_Action item_:
Repeat each entry word for word. Leave any images out of the copy.

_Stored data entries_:
════════════════
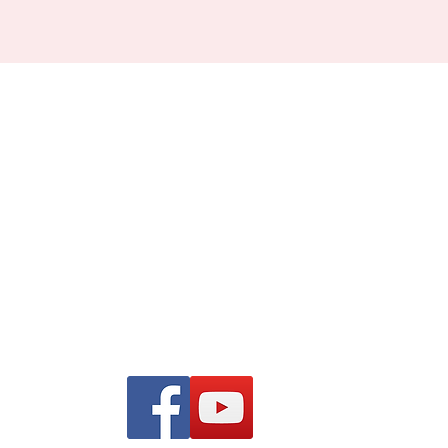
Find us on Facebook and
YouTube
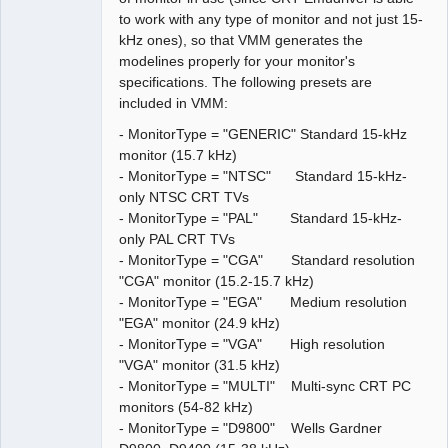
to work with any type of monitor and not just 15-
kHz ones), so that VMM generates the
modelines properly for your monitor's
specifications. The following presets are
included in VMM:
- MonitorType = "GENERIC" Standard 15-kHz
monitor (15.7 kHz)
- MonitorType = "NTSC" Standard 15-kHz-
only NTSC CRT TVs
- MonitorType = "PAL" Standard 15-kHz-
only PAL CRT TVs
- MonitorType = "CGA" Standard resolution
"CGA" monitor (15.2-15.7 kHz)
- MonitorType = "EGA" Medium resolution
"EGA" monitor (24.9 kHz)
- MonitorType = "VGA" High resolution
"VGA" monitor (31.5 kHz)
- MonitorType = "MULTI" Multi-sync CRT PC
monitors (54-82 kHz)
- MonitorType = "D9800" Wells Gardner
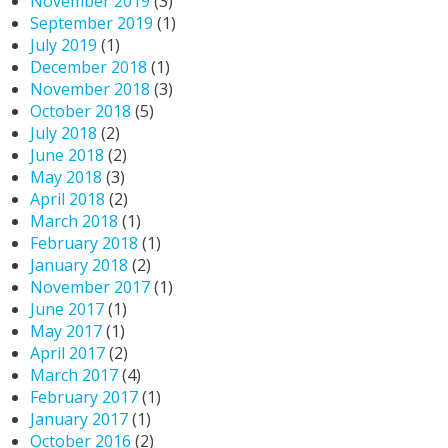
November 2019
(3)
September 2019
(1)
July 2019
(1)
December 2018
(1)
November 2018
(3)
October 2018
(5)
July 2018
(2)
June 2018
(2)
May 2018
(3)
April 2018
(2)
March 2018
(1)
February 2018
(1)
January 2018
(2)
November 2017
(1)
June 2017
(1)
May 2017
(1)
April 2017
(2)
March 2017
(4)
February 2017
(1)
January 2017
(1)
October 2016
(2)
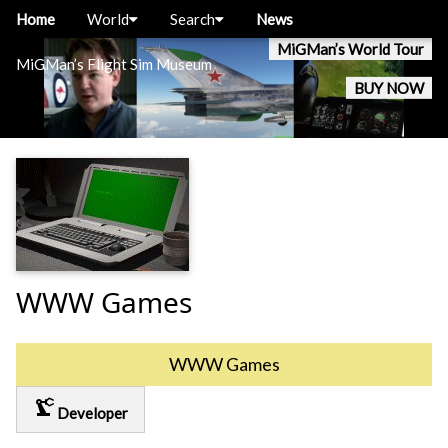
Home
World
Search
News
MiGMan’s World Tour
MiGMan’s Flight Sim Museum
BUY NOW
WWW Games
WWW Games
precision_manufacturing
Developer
════════════════
_Written response_:
Find us on Facebook and
YouTube
to work with any type of monitor and not just 15-
kHz ones), so that VMM generates the
modelines properly for your monitor's
specifications. The following presets are
included in VMM:
- MonitorType = "GENERIC" Standard 15-kHz
monitor (15.7 kHz)
- MonitorType = "NTSC" Standard 15-kHz-
only NTSC CRT TVs
- MonitorType = "PAL" Standard 15-kHz-
only PAL CRT TVs
- MonitorType = "CGA" Standard resolution
"CGA" monitor (15.2-15.7 kHz)
- MonitorType = "EGA" Medium resolution
"EGA" monitor (24.9 kHz)
- MonitorType = "VGA" High resolution
"VGA" monitor (31.5 kHz)
- MonitorType = "MULTI" Multi-sync CRT PC
monitors (54-82 kHz)
- MonitorType = "D9800" Wells Gardner
November 2019
(3)
September 2019
(1)
July 2019
(1)
December 2018
(1)
November 2018
(3)
October 2018
(5)
July 2018
(2)
June 2018
(2)
May 2018
(3)
April 2018
(2)
March 2018
(1)
February 2018
(1)
January 2018
(2)
November 2017
(1)
June 2017
(1)
May 2017
(1)
April 2017
(2)
March 2017
(4)
February 2017
(1)
January 2017
(1)
October 2016
(2)
Home
World
Search
News
MiGMan’s World Tour
MiGMan’s Flight Sim Museum
BUY NOW
WWW Games
WWW Games
precision_manufacturing
Developer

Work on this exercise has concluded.